Blockchain
Open Problems and Research
In 2024, Vitalik Buterin published an updated Ethereum roadmap - and honestly admitted: half the items are marked "active research", with no guarantees of resolution. Sharding? Six years of work, three strategy changes, the result - EIP-4844 with blobs instead of the promised 64 shards. MEV? Flashbots created MEV-Boost, but 90% of blocks are built by two builders - centralization instead of a solution. Privacy? Tornado Cash is under sanctions, and FHE is 10,000 times slower than regular computation. Formal verification? Costs millions, while bug losses are in the billions. The blockchain industry stands at the edge of problems that have no answers yet. This lesson is a map of the territory where engineering ends and science begins.
- **Ethereum Danksharding** - the shift from execution sharding to data sharding after recognizing that atomic composability for 64 shards is an unsolvable problem in its current form
- **Flashbots SUAVE** - an attempt to create a separate blockchain for MEV auctions, because existing solutions (MEV-Boost) centralized block building to 2-3 dominant builders
- **Zama fhEVM** - Fully Homomorphic Encryption for EVM, enabling computation over encrypted data, but with ~1000x overhead - on the edge of practical viability
Предварительные знания
Sharding: Unsolved Scaling Problems
Sharding promises horizontal scaling of blockchains - split the network into parallel "shards", each processing its own slice of transactions. It sounds simple: 64 shards = 64x throughput. In practice, however, sharding spawns an entire family of problems, many of which **still lack satisfactory solutions**. After six years of research, Ethereum abandoned execution sharding in favor of danksharding - and even that path is full of open questions.

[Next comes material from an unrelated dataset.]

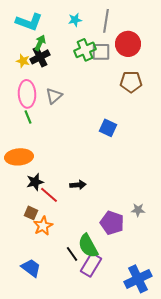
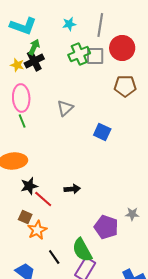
gray triangle: (54, 96) -> (65, 108), moved
black line: (72, 254) -> (54, 257), moved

**Atomic composability** - the fundamental problem of cross-shard transactions. In a monolithic blockchain, DeFi protocols freely call each other within a single transaction: swap on Uniswap → deposit in Aave → borrow → hedge on dYdX. It is all atomic - either executed in full or rolled back entirely. In a sharded network, contracts live on different shards. A cross-shard call is an **asynchronous message**, not an atomic operation. The first part can succeed, the second can fail, and rolling back the first is no longer possible.
**Single-Slot Finality (SSF)** - another open problem. Currently Ethereum achieves finality in ~15 minutes (2 epochs). SSF promises finality within a single slot (~12 sec), but requires **all** ~1 million validators to vote within one slot. Current BLS aggregation cannot handle that volume of signatures. Research is exploring **signature aggregation** (SNARK-based aggregation), **committee rotation** (a subset of validators), and **orbit SSF** (Buterin, 2024) - but none of these approaches has yet proven production-ready.
**State growth** - a slow-moving catastrophe. A full Ethereum node stores >300 GB of state, and that volume grows with every block. Without a solution, in 5-10 years only data centers will be able to run nodes, which kills decentralization. Two research directions: **state expiry** (data not accessed for N epochs "sleeps" and requires a witness to reactivate) and **statelessness** (nodes do not store state but receive a witness with every block). Statelessness requires **Verkle trees** - a replacement for the Merkle Patricia Trie that reduces proof size from ~4 KB to ~200 bytes. Ethereum's migration to Verkle trees is one of the most significant engineering undertakings in blockchain history.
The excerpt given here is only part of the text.